Sarebbe facile, ma illusorio perché è del tutto evidente che dentro la placenta politica polacca non incubano solo vecchi veleni, che la sorpresa elettorale di domenica è anche se non soprattutto un prodotto dell’Europa e della sua oligarchia. Da una parte lo scontro con la Russia nel quale l’ Ue si è fatta trascinare mani e piedi, ha accentuato il nazionalismo polacco senza però trascinarlo in Europa, ma appoggiandolo direttamente agli Usa. E non poteva che essere così visto che il liberismo dittatoriale di Bruxelles con tutto quello che ha prodotto negli ultimi anni è decisamente rifiutato dalla popolazione che invece ha preferito i piani da destra sociale della nuova leader di Varsavia, Beata Szydlo, che prevedono l’intervento dello Stato nell’economia, il sostegno alle famiglie e alle piccole imprese, l’abbassamento dell’età pensionabile, più tasse per i grandi gruppi e meno per le piccole attività.

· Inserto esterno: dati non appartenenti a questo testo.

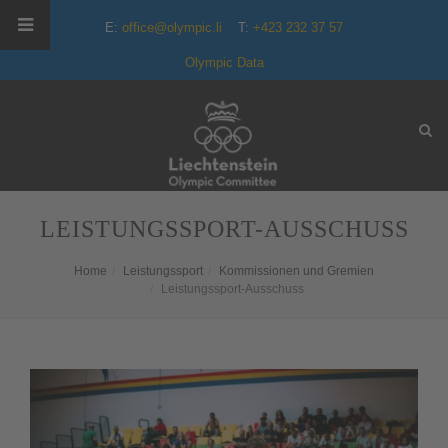
E:
office@olympic.li
T:
+423 232 37 57
Olympic Data
LEISTUNGSSPORT-AUSSCHUSS
Home
Leistungssport
Kommissionen und Gremien
Leistungssport-Ausschuss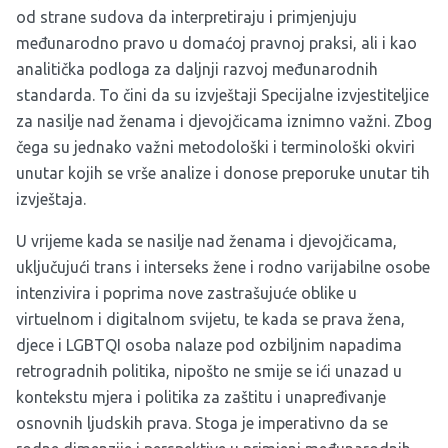
od strane sudova da interpretiraju i primjenjuju
međunarodno pravo u domaćoj pravnoj praksi, ali i kao
analitička podloga za daljnji razvoj međunarodnih
standarda. To čini da su izvještaji Specijalne izvjestiteljice
za nasilje nad ženama i djevojčicama iznimno važni. Zbog
čega su jednako važni metodološki i terminološki okviri
unutar kojih se vrše analize i donose preporuke unutar tih
izvještaja.
U vrijeme kada se nasilje nad ženama i djevojčicama,
uključujući trans i interseks žene i rodno varijabilne osobe
intenzivira i poprima nove zastrašujuće oblike u
virtuelnom i digitalnom svijetu, te kada se prava žena,
djece i LGBTQI osoba nalaze pod ozbiljnim napadima
retrogradnih politika, nipošto ne smije se ići unazad u
kontekstu mjera i politika za zaštitu i unapređivanje
osnovnih ljudskih prava. Stoga je imperativno da se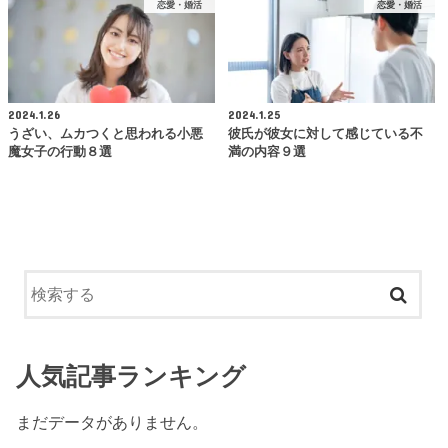
恋愛・婚活
恋愛・婚活
2024.1.26
2024.1.25
うざい、ムカつくと思われる小悪
彼氏が彼女に対して感じている不
魔女子の行動８選
満の内容９選
人気記事ランキング
まだデータがありません。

Non c’è dubbio che si tratti di un coacervo di contraddizioni che non faranno di certo bene alla Polonia, ma questo denuncia il fiato corto dell’Europa che nel suo piano di riduzione della democrazia necessario a far passare il suo progetto oligarchico, si va accorgendo che spesso l’autoritarismo suggerito, favorito o imposto come in Portogallo finisce per scontrarsi contro i suoi dettami economici, in Polonia, come in Ungheria e presto in tutto l’est del continente. Di sicuro il risultato delle elezioni polacche metterà sabbia negli ingranaggi della Ue ordoliberista che esce grande sconfitta nelle urne di Varsavia, visto che è stato duramente bocciato l’indirizzo mercatista e filo europeo del precedente governo.

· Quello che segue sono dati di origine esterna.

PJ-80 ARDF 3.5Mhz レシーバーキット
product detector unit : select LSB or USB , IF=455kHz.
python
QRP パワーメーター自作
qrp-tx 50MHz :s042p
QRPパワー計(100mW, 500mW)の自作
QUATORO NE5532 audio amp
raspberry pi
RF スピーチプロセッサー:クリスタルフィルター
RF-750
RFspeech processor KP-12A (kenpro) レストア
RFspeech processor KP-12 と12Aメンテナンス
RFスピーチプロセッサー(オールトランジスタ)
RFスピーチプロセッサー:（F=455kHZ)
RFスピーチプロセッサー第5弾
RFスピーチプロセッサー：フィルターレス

Certo sarebbe stata tutt’altra storia se la socialdemocrazia europea non si fosse fatta coinvolgere in modo così completo e servile ai disegni di Bruxelles e se la sinistra non avesse barattato gli interessi concreti delle persone, le visioni alternative con le lenticchie europee in nome di un internazionalismo astratto e di dubbia anzi, contestabile origine, che separato da ciò che è stato via via abbandonato per strada fa tanto Adam Smith.

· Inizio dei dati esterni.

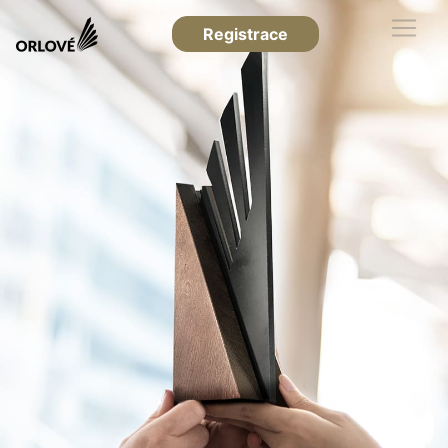
Registrace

Così adesso quel po’ di stato e di senso della cittadinanza che resiste viene gestito dalla destra tradizionale in opposizione a quella di osservanza economico – finanziaria, mentre le sinistre balbettano e non sanno che pesci pigliare. Si è arrivati, tanto per fare un esempio italiano, alla nuova grande e rivoluzionaria proposta che viene da ciò che resta della Lista Tsipras: una riedizione dell’Ulivo di Prodi. Un ritorno al passato che fra l’altro si appoggia idealmente all’uomo che ha le maggiori responsabilità nell’aver trascinato il Paese nella logica infernale dell’euro e di conseguenza nella mutazione drammatica che ha subito l’Europa. Dentro un’esperienza che si è ben presto risolta, coperta dal sipario dell’antiberlusconismo, a manipolare i diritti del lavoro, a ridurre il welfare, a por mano alle pensioni in nome dei precetti liberisti. Non si tratta dunque di nuove prospettive, ma solo di tentativi di suicidio per l’impossibilità di concretizzare un altrove ormai puramente narrativo e smentito ogni giorno dalla pratica. Sembra quasi che per la sinistra la crisi non ci sia stata, non abbia svelato nulla sui meccanismi del Golem finanziario, non abbia cambiato nulla e vada avanti così perché si vive con qualcuno che magari vuole pure vivere bene, comprese le mosche cocchiere, ovvero certi cosiddetti intellettuali disposti anche a non capire nulla pur di non perdere un diritto di tribuna ormai acquisito che poi monetizzano. La tracotanza risibile con cui fanno finta di credere e spiegano in modo sussiegoso come i furti di sovranità, cittadinanza e costituzionalità siano un giusto baratto per l’Europa delle banche, è patetica prima ancora di essere un tradimento. Anzi porta direttamente in Polonia.